The use of AI tools by staff and contractors without formal organisational approval is a growing risk with serious consequences for the public sector write Declan Goodwin and Frederick Lambert.

Artificial intelligence is already embedded in the day-to-day work of public sector employees whether their employers know it or not. The use of AI tools without formal organisational approval is no longer an emerging risk. It is a present one, and it is growing.
We refer to this as "shadow AI": staff reaching for consumer-grade or third-party AI tools outside of any procurement process, policy framework or governance structure. The scale of it should concern every monitoring officer, data protection officer and head of legal in local government.
A recent government survey confirmed that one in three adults have used AI in the workplace in the last month. Yet, in the same report, 84% of those in work said they had not undertaken any AI-related training in the past twelve months. This is where legal risk takes root.
When an employee shares information with an AI model, they may not appreciate that they are, in effect, disclosing it to a third-party system with its own data retention and processing arrangements. For public sector bodies which routinely handle sensitive personal data, the implications under UK GDPR are serious.
Beyond data protection, there is also the question of confidentiality. Employees sharing protected or commercially sensitive information with AI tools, perhaps whilst drafting a report or seeking legal research assistance, risk breaching confidentiality obligations owed to individuals, partner organisations or counterparties.
Where that information relates to potentially patentable intellectual property, the unauthorised disclosure may compromise the ability to seek protection altogether. In the public sector, this is particularly relevant to proprietary software, innovative service delivery models and jointly developed assets.
The hallucination problem
The professional services sector has already seen a number of high-profile cases in which practitioners have submitted AI-generated content to courts or clients, only for it to contain fabricated case citations or inaccurate statements of law. Local authorities are not immune. Officers relying on AI to research legislative requirements, draft committee reports or prepare legal arguments face a real risk of acting on outputs that are plausible but wrong.
This is not a counsel of perfection. AI tools can and do add value. But they require human oversight, and that oversight requires training. Without it, the organisation - not the individual -bears the legal and reputational consequences.
Agentic AI: a step change in risk
Most organisations are still getting to grips with generative AI, which produces content by identifying patterns in existing data. But the more pressing governance challenge is agentic AI - systems that do not merely generate content, but set objectives, plan and execute multi-step tasks with limited human intervention.

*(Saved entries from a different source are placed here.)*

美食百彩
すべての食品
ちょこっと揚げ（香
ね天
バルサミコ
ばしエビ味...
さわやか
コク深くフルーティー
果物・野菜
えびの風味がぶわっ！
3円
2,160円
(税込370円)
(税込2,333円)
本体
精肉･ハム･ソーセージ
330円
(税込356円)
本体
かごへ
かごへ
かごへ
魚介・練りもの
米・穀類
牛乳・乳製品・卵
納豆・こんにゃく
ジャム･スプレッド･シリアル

In a public sector setting, this might mean an AI agent autonomously processing an application, sending correspondence or interacting with external systems and the legal and contractual implications are significant. In future, supplier contracts will need to define clearly how and when such tools can be used in the performance of services. Employment policies will need to address the boundaries of delegated AI-driven decision-making. Without that framework, neither the authority nor its officers will have clarity on where accountability sits.
From an employment law perspective, the risks cluster in two areas. Firstly, where employees use AI tools in ways that breach data protection obligations or confidentiality duties, disciplinary questions arise but so too does the employer's own liability if it has failed to provide adequate policy guidance or training. An employer cannot readily rely on a rule it never communicated.

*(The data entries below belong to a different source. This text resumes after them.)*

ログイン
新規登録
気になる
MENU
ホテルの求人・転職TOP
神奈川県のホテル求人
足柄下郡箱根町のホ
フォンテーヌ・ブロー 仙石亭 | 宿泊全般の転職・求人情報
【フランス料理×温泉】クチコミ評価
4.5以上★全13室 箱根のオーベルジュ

Second, there is a growing risk of over-reliance on AI in people management decisions. Recruitment tools, performance assessment platforms and absence management systems are increasingly AI-assisted. Where those tools produce decisions (or recommendations treated as decisions) on hiring, promotion or dismissal, the risk of rigid, undifferentiated outcomes increases. AI cannot currently replicate the contextual judgement a human line manager brings to complex employment situations. Tribunal claims for unfair dismissal or discrimination become more likely where AI-generated outputs have been applied without appropriate scrutiny.
What organisations should be doing now
The legislative backdrop is tightening. The Cyber Security and Resilience (Network and Information Systems) Bill - the most significant reform of the UK's cybersecurity framework since 2018 - is currently progressing through Parliament and will impose new obligations on many public sector bodies.
Proactive risk management also requires public bodies to take several practical steps now. Existing IT acceptable use policies and data protection policies should be reviewed and updated to address AI specifically, including the distinction between approved and unapproved tools. Data protection impact assessments should be conducted where AI is being used to process personal data. Employees - not just senior officers - need access to practical training that helps them understand what they can and cannot do, and why.
Contract managers should audit supplier agreements to identify where AI use is already contemplated, permitted or prohibited. Legal teams advising on procurement should ensure new contracts address AI governance expressly, particularly where agentic AI capabilities are in scope.
The challenge for the public sector is not unique but the accountability framework within they operate - the duty to act lawfully, to protect individuals' data, and to make fair and transparent decisions - makes it particularly acute. Shadow AI is not a problem that can be managed by ignoring it.
Declan Goodwin is a commercial partner at Clarke Willmott LLP, specialising in commercial contracts, intellectual property and data protection. Frederick Lambert is a solicitor in the firm's employment team.